§ **Exercise**: Could you repeat every entry below word for word, leaving out the pictures?

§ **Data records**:
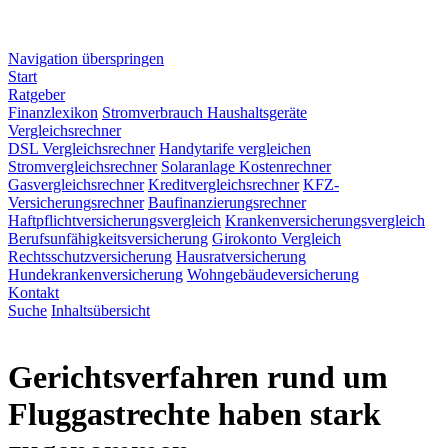
Navigation überspringen
Start
Ratgeber
Finanzlexikon
Stromverbrauch Haushaltsgeräte
Vergleichsrechner
DSL Vergleichsrechner
Handytarife vergleichen
Stromvergleichsrechner
Solaranlage Kostenrechner
Gasvergleichsrechner
Kreditvergleichsrechner
KFZ-
Versicherungsrechner
Baufinanzierungsrechner
Haftpflichtversicherungsvergleich
Krankenversicherungsvergleich
Berufsunfähigkeitsversicherung
Girokonto Vergleich
Rechtsschutzversicherung
Hausratversicherung
Hundekrankenversicherung
Wohngebäudeversicherung
Kontakt
Suche
Inhaltsübersicht
Gerichtsverfahren rund um
Fluggastrechte haben stark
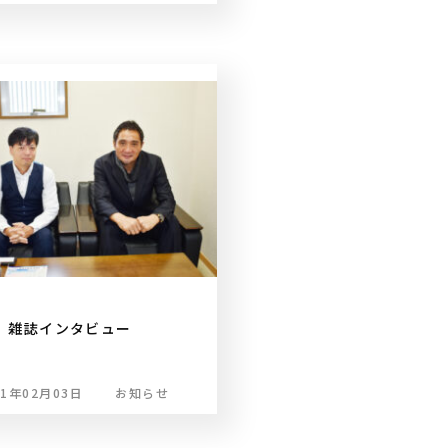
雑誌インタビュー
21年02月03日
お知らせ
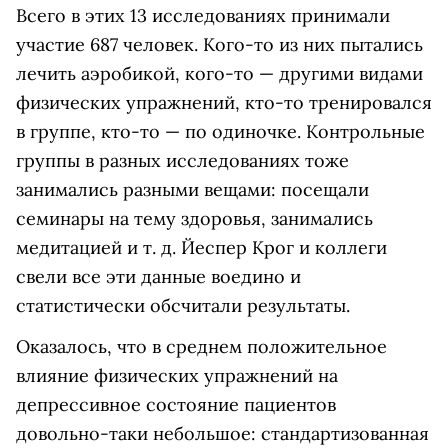
Всего в этих 13 исследованиях принимали
участие 687 человек. Кого-то из них пытались
лечить аэробикой, кого-то — другими видами
физических упражнений, кто-то тренировался
в группе, кто-то — по одиночке. Контрольные
группы в разных исследованиях тоже
занимались разными вещами: посещали
семинары на тему здоровья, занимались
медитацией и т. д. Йеспер Крог и коллеги
свели все эти данные воедино и
статистически обсчитали результаты.
Оказалось, что в среднем положительное
влияние физических упражнений на
депрессивное состояние пациентов
довольно-таки небольшое: стандартизованная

§ **Answer to this problem**:
Navigation überspringen
Start
Ratgeber
Finanzlexikon
Stromverbrauch Haushaltsgeräte
Vergleichsrechner
DSL Vergleichsrechner
Handytarife vergleichen
Stromvergleichsrechner
Solaranlage Kostenrechner
Gasvergleichsrechner
Kreditvergleichsrechner
KFZ-
Versicherungsrechner
Baufinanzierungsrechner
Haftpflichtversicherungsvergleich
Krankenversicherungsvergleich
Berufsunfähigkeitsversicherung
Girokonto Vergleich
Rechtsschutzversicherung
Hausratversicherung
Hundekrankenversicherung
Wohngebäudeversicherung
Kontakt
Suche
Inhaltsübersicht
Gerichtsverfahren rund um
Fluggastrechte haben stark
雑誌インタビュー
21年02月03日
お知らせ
Всего в этих 13 исследованиях принимали
участие 687 человек. Кого-то из них пытались
лечить аэробикой, кого-то — другими видами
физических упражнений, кто-то тренировался
в группе, кто-то — по одиночке. Контрольные
группы в разных исследованиях тоже
занимались разными вещами: посещали
семинары на тему здоровья, занимались
медитацией и т. д. Йеспер Крог и коллеги
свели все эти данные воедино и
статистически обсчитали результаты.
Оказалось, что в среднем положительное
влияние физических упражнений на
депрессивное состояние пациентов
довольно-таки небольшое: стандартизованная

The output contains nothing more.